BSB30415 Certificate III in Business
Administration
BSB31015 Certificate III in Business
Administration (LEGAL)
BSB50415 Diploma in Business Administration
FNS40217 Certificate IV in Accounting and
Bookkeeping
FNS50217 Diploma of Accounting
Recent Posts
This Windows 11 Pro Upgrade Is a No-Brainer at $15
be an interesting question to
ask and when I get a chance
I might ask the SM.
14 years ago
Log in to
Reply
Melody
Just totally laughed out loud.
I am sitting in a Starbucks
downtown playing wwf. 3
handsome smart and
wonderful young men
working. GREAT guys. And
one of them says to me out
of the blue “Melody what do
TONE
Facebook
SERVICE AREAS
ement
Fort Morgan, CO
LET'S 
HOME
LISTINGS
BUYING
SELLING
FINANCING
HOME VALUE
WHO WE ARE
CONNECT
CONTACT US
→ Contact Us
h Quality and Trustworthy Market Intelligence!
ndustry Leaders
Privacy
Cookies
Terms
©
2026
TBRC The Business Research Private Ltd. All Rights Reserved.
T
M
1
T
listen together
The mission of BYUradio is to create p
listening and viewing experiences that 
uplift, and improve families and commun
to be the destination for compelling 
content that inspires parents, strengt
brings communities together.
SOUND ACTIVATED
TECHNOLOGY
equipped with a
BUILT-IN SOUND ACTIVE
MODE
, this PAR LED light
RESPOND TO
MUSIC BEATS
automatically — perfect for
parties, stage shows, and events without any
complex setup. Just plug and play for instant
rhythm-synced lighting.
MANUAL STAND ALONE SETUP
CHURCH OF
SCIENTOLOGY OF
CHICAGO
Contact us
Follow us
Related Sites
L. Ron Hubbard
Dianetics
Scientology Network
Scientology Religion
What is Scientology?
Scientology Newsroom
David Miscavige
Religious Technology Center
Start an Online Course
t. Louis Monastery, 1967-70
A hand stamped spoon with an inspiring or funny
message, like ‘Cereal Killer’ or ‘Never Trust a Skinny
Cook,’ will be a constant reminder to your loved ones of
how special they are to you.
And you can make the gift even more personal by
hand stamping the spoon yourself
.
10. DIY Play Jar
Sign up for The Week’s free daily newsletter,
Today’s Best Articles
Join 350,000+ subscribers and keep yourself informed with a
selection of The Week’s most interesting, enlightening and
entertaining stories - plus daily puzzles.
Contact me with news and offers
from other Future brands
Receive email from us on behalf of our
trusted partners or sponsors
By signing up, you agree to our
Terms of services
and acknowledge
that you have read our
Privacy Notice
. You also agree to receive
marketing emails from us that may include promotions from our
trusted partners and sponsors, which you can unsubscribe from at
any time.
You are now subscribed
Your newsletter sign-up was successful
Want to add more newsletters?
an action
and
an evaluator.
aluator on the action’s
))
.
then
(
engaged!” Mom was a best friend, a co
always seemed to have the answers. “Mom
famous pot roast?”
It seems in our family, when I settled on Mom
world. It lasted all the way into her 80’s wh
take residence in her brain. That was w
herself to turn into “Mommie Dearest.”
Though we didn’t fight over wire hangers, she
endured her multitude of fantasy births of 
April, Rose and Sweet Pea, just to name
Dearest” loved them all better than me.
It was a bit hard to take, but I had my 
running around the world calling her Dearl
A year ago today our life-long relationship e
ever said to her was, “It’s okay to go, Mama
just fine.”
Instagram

• WORK REQUEST: Find how many lines contain "from" in the data. Write that number and nothing else.

• TASK SOLUTION: 4